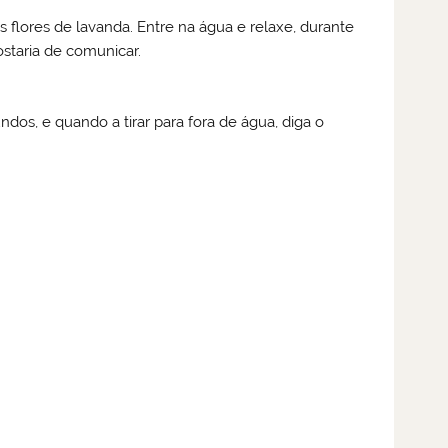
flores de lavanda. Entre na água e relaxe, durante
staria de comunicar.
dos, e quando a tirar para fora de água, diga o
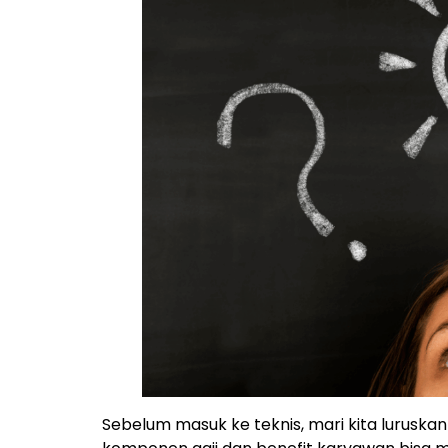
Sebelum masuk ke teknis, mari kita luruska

* * * * * * * * *

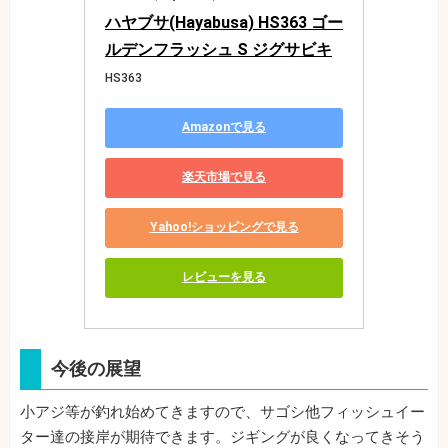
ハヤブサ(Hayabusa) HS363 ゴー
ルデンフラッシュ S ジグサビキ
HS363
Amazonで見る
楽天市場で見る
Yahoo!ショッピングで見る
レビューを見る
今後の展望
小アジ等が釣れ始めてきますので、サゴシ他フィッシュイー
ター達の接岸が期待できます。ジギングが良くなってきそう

* * * * * * * * *

- Requirement: Looking at the material above, say how many of its lines hold the word "água", giving only the number.

- Final answer: 2